Bei Bremens 1:1 ging zunächst Gideon Mensah nicht ins Kopfballduell mit Amos Pieper, dann legte Jahmai Simpson-Pusey unfreiwillig für Füllkrug auf. „Es ist unglücklich. Wenn Jahmai nicht den Fuß dranhält, nimmt Marvin ihn auf. So wird es eine Vorlage für Füllkrug“, ärgerte sich Wagner. Nach Werders Drangphase hatte der FC-Trainer das Unheil schon kommen sehen – ein weiterer Grund für seinen Frust. „Generell ärgert man sich über jedes Gegentor. Wenn man riecht, dass etwas passieren könnte, ärgert man sich noch mehr.“
Die Schwankungen halten an
Wie schon in den vergangenen Wochen konnte der FC nur phasenweise überzeugen, dieses Ärgernis hielt ebenfalls an. „Dafür habe ich keine Erklärung.

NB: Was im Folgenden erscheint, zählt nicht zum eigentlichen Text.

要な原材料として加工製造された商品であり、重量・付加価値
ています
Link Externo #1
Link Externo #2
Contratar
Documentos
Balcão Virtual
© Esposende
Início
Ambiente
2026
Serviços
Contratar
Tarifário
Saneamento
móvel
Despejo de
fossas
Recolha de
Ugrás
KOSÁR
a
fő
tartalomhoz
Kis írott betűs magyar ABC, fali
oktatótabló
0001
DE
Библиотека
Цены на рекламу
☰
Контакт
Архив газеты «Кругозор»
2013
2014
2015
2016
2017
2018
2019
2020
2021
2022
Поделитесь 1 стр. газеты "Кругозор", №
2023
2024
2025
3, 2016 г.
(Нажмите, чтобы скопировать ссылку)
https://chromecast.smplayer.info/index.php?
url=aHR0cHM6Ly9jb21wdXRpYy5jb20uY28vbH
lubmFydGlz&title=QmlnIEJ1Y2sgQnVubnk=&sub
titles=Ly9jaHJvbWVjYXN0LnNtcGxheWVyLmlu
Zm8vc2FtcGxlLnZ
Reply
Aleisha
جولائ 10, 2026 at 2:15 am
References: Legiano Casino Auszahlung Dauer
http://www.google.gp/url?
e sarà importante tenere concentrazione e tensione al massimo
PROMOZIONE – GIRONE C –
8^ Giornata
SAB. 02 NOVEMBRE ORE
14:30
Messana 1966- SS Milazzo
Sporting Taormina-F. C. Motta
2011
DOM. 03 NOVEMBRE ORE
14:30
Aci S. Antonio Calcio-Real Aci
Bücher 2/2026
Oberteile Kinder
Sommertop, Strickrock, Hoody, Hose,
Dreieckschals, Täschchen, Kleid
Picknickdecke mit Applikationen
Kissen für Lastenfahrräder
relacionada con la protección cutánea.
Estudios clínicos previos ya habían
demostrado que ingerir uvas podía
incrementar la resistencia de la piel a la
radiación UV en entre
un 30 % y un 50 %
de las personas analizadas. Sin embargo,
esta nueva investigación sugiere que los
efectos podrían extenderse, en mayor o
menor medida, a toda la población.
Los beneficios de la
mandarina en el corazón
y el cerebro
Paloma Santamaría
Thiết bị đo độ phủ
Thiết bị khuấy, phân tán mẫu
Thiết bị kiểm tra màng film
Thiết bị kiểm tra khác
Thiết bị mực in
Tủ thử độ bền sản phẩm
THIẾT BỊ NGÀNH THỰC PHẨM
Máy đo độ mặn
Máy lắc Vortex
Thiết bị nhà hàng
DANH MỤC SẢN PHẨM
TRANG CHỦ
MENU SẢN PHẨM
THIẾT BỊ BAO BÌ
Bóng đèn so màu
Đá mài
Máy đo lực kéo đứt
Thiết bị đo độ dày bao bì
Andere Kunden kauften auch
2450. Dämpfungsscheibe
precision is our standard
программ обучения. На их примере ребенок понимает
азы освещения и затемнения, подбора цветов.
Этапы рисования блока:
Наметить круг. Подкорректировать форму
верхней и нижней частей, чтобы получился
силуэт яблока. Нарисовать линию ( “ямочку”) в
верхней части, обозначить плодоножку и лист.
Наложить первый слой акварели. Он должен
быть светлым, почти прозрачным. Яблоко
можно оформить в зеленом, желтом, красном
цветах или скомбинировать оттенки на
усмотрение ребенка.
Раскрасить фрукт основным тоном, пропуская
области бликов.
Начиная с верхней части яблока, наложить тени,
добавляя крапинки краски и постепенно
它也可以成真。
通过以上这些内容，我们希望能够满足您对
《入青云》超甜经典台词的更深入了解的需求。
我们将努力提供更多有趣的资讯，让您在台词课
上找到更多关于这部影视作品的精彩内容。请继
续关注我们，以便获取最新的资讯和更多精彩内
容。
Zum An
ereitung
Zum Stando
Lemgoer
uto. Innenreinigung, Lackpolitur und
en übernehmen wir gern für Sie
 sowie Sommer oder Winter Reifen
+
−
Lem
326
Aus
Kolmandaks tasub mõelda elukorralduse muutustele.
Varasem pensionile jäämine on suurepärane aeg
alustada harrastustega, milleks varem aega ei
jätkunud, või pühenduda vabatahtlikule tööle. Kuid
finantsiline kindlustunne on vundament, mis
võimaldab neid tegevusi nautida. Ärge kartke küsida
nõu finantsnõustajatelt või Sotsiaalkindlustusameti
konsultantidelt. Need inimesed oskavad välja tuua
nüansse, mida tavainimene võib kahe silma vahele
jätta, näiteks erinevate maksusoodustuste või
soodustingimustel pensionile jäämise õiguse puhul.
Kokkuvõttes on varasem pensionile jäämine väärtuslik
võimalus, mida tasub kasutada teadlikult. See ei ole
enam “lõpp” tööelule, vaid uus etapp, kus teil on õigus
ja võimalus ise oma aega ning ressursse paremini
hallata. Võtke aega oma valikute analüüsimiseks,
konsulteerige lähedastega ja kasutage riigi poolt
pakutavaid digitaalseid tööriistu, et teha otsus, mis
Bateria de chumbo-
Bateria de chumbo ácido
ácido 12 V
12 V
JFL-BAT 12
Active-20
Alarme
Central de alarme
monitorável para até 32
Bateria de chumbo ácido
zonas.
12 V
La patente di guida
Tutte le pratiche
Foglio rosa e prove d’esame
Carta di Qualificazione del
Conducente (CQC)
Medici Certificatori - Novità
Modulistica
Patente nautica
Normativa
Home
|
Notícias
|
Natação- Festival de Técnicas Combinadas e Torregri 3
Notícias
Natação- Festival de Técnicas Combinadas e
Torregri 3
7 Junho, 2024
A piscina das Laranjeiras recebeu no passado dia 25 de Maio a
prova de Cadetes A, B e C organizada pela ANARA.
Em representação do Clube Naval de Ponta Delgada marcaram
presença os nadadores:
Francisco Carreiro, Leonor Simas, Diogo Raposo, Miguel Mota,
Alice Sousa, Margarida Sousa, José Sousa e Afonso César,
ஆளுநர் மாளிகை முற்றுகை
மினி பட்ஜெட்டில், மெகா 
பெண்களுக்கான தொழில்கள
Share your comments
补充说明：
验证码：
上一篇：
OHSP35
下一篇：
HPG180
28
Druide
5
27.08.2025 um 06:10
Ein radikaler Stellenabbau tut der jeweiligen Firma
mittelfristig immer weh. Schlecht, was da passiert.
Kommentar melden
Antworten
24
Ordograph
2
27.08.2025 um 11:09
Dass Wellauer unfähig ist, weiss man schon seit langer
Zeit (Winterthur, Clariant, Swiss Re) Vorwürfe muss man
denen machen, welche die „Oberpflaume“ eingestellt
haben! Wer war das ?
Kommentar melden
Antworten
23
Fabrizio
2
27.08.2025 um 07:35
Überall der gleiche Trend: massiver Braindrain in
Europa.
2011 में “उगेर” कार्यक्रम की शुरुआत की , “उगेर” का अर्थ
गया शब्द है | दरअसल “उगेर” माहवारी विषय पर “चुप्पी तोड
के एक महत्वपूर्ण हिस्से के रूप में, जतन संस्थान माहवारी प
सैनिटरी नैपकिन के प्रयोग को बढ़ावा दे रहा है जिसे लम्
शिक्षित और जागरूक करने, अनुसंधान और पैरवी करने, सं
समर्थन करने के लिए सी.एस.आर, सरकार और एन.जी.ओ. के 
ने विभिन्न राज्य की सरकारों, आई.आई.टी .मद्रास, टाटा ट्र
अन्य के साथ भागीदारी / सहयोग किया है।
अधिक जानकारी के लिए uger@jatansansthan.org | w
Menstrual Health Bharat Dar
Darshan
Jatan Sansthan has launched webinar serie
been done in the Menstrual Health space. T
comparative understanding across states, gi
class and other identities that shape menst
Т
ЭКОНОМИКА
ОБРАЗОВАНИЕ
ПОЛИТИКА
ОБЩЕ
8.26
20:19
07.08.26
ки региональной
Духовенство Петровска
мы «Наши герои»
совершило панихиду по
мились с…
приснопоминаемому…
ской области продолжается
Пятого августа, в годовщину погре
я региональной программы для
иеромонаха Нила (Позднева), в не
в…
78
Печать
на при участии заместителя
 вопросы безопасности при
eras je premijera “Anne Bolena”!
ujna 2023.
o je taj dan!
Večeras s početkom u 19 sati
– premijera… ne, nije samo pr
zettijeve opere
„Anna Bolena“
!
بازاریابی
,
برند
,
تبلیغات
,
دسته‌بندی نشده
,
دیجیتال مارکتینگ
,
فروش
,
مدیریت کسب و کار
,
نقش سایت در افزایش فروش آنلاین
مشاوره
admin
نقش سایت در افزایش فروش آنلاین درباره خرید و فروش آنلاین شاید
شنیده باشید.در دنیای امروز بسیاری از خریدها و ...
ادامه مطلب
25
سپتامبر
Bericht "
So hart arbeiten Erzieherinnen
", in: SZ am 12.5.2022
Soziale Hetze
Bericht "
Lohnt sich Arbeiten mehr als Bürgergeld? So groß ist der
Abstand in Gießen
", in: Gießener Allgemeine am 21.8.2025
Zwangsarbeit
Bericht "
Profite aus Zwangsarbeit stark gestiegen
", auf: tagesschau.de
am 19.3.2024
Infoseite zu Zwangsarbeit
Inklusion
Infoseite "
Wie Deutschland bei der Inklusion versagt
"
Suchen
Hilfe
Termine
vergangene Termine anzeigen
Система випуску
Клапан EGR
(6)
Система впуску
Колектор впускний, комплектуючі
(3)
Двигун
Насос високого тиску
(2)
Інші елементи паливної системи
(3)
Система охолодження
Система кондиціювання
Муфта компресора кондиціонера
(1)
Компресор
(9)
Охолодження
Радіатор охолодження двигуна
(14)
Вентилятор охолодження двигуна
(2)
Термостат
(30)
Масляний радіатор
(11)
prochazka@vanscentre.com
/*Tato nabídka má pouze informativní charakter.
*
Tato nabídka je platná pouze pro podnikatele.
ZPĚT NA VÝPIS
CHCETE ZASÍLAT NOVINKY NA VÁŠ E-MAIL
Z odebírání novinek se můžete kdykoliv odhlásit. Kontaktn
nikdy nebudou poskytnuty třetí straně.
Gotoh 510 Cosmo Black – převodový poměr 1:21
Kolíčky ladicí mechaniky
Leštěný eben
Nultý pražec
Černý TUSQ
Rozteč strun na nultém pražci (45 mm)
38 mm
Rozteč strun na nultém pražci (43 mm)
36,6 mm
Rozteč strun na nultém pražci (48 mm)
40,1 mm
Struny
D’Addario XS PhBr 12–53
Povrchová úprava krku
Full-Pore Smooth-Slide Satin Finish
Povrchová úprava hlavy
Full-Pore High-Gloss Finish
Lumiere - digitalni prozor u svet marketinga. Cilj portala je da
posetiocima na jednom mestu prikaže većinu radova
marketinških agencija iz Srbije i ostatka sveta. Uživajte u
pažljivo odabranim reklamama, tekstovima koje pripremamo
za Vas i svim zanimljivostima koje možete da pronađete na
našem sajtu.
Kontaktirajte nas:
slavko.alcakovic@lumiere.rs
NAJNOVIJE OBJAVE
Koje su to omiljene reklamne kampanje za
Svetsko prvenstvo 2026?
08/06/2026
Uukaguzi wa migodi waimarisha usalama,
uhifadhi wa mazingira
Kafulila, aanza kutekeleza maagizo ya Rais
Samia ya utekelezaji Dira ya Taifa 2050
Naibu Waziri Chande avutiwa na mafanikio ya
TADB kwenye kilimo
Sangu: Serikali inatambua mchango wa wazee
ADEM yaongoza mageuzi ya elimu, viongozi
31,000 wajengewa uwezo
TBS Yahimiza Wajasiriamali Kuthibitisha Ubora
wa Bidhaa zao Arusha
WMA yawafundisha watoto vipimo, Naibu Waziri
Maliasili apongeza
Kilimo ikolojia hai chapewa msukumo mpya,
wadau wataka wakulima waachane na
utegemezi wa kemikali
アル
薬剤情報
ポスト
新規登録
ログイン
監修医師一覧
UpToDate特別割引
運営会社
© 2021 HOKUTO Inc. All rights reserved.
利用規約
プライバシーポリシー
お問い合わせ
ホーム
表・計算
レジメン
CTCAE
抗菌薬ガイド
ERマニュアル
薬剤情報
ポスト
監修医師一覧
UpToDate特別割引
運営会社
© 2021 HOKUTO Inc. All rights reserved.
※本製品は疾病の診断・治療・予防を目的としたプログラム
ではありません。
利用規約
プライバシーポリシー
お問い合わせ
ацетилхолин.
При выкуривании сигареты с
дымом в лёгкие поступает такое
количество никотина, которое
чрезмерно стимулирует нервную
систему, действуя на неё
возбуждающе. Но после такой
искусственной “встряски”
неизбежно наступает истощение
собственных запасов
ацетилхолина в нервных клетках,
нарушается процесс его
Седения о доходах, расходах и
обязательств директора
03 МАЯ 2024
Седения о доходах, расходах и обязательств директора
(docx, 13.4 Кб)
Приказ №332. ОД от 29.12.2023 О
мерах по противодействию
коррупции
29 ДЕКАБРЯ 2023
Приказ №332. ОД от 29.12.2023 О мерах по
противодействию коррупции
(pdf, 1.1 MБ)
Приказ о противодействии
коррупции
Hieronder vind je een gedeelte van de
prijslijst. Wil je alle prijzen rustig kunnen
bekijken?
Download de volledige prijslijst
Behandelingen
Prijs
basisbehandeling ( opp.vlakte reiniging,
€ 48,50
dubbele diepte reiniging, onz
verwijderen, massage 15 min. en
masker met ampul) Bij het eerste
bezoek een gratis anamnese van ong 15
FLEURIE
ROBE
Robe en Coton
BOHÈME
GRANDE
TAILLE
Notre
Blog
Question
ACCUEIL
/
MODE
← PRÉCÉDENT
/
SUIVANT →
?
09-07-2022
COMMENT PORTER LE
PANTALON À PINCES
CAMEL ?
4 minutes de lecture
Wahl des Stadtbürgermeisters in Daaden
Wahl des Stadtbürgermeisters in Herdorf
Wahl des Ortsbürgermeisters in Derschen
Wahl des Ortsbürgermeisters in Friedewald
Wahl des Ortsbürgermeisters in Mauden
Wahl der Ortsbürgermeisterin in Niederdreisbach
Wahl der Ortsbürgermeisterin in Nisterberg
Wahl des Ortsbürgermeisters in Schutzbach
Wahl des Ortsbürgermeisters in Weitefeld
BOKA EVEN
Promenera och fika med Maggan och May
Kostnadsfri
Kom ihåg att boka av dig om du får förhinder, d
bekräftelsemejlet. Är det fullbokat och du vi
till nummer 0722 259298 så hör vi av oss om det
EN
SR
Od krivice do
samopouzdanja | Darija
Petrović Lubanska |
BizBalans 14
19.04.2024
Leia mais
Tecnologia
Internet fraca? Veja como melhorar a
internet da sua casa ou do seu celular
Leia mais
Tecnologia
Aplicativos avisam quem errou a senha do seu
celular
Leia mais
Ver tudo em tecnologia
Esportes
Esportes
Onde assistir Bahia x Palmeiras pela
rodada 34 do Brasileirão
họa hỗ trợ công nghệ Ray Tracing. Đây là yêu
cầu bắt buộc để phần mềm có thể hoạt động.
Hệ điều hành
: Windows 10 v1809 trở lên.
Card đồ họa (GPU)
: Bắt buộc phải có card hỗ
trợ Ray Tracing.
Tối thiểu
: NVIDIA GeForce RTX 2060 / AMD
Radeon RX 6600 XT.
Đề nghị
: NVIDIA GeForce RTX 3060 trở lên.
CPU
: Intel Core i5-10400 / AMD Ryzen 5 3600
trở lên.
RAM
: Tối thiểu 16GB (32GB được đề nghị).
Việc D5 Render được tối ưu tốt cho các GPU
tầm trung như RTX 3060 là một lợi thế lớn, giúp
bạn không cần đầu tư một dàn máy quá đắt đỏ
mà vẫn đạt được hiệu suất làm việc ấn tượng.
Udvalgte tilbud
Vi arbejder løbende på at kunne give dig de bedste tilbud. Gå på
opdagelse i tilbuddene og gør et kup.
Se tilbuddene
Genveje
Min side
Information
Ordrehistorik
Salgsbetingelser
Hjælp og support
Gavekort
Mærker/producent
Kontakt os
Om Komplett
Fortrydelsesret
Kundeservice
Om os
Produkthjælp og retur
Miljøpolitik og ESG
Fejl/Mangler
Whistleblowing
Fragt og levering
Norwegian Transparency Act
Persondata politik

Wir müssen das besprechen“, forderte Linton Maina. Zwischenzeitliche Durchhänger seien völlig normal. „Das haben auch die größten Mannschaften. Die schaffen es dann aber, diese Phasen zu überbrücken. Bei uns ist es immer ein ziemlich langer Zeitraum, ob in der ersten oder zweiten Halbzeit“, ergänzte der FC-Torschütze.
Nach den drei Pausen-Rückständen gegen Würzburg, Hoffenheim und Stuttgart hatte Wagner mit seiner Mannschaft besprochen, an welchen Stellschrauben es zu drehen gilt. Das Resultat gegen Bremen war eine 1:0-Führung zur Halbzeit – und eine ganz schwache Anfangsphase nach dem Seitenwechsel. „Wir hatten in den letzten Spielen Probleme in der zweiten Halbzeit, jetzt war es genau andersherum. Ich bin enttäuscht, dass wir den Mut verloren haben, weiter zu attackieren“, so Wagner.
Ich will einfach, dass wir mit diesem Verein Erfolg haben. Ich habe Bock auf die Jungs, habe Bock auf den Verein.
René Wagner
Der 38-Jährige trauerte dem verpassten zweiten Heimsieg hinterher – die Möglichkeit war da, hätte nur ergriffen werden müssen. „In der ersten Halbzeit hatten wir das Spiel unter Kontrolle, man denkt auch als Trainer: Heute haben wir eine riesige Chance, das Spiel zu gewinnen. Dann merkst du in der zweiten Halbzeit: Die Jungs haben ein paar Probleme. Dann ärgere ich mich.“ Dann wird notfalls auch die Bank malträtiert.
Wagner wurde auch nach Abpfiff noch einmal emotional, betonte: „Ich will einfach, dass wir mit diesem Verein Erfolg haben. Ich habe Bock auf die Jungs, habe Bock auf den Verein – wir alle haben Bock, hier gemeinsam richtig guten Fußball zu spielen.“ Und dafür müssen anhaltende Achillesfersen wie die eklatante Standardschwäche weiter bearbeitet werden.